CORIOLAN. – Marcius!

AUFIDIUS. – Oui, Marcius, Caïus Marcius. Espères-tu que je te ferai l’honneur de te décorer du surnom de Coriolan, que tu as volé dans Corioles? Entendez ma voix, vous, sénateurs; vous, chefs de cet État: il a trahi lâchement vos intérêts, et cédé pour quelques gouttes d’eau Rome qui était à vous. Oui, Rome était à vous, il l’a lâchement cédée à sa femme et à sa mère. Il a violé ses serments, et rompu la trame de ses desseins aussi facilement que le nœud d’un fil usé; et sans qu’il ait assemblé aucun conseil de guerre, à la seule vue des larmes de sa nourrice, de vains gémissements, des clameurs de femmes lui ont fait lâcher une victoire qui était à vous, les pages ont rougi pour lui et les gens de cœur se sont regardés de surprise les uns les autres.

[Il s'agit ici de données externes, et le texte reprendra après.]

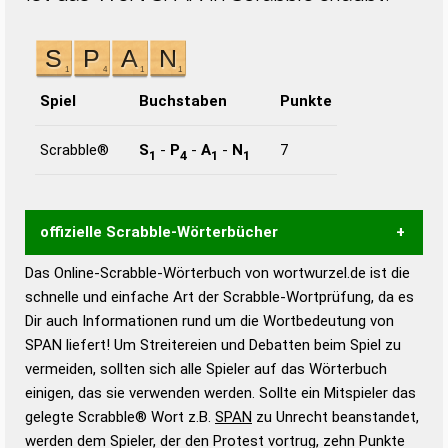
Spiel
Buchstaben
Punkte
Scrabble®
S
-
P
-
A
-
N
7
1
4
1
1
offizielle Scrabble-Wörterbücher
Das Online-Scrabble-Wörterbuch von wortwurzel.de ist die
Wortwurzel liefert mit Hilfe eines semantischen
schnelle und einfache Art der Scrabble-Wortprüfung, da es
Wortanalyse-Algorithmus gute Anhaltspunkte zu
Dir auch Informationen rund um die Wortbedeutung von
Wortbedeutung, Worttrennung und Wortform, um die
SPAN liefert! Um Streitereien und Debatten beim Spiel zu
Gültigkeit eines Wortes für das Scrabble-Spiel zu
vermeiden, sollten sich alle Spieler auf das Wörterbuch
bestimmen!
zugelassene Turnier Scrabble-
einigen, das sie verwenden werden. Sollte ein Mitspieler das
Wörterbücher sind:
gelegte Scrabble® Wort z.B.
SPAN
zu Unrecht beanstandet,
werden dem Spieler, der den Protest vortrug, zehn Punkte
Duden – Standardwerk in 12 Bänden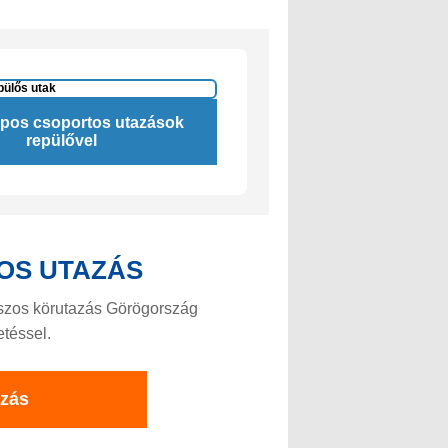
apos csoportos utazások
repülővel
OS UTAZÁS
uszos körutazás Görögország
etéssel.
azás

CORIOLAN. – Ô Mars, l’entends-tu?

AUFIDIUS. – Ne nomme point ce dieu, toi, enfant larmoyant.

CORIOLAN. – Ah! dieux!

AUFIDIUS. – Un enfant, rien de plus.

CORIOLAN. – Insigne menteur, tu fais gonfler mon sein d’une rage qu’il ne peut plus contenir. Moi, un enfant? Ô lâche esclave! – Pardonnez, illustres sénateurs; c’est la première fois que j’aie jamais été forcé de quereller en vaines paroles. Votre jugement, mes respectables seigneurs, doit démentir ce misérable roquet; lui-même sera forcé de convenir de son imposture, lui qui porte les traces de mes coups sur son corps et qui les portera jusqu’au tombeau.

PREMIER SÉNATEUR. – Silence, tous deux, et laissez-moi parler.